··· Material provided

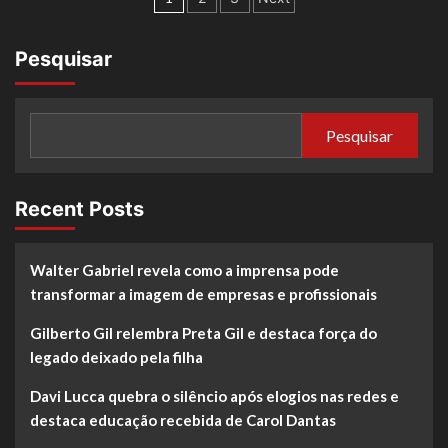
Pesquisar
Pesquisar
Recent Posts
Walter Gabriel revela como a imprensa pode
transformar a imagem de empresas e profissionais
Gilberto Gil relembra Preta Gil e destaca força do
legado deixado pela filha
Davi Lucca quebra o silêncio após elogios nas redes e
destaca educação recebida de Carol Dantas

······

• Task prompt
The lines to copy are those above that contain the string "destaca".

• Solution to this exercise
Gilberto Gil relembra Preta Gil e destaca força do
destaca educação recebida de Carol Dantas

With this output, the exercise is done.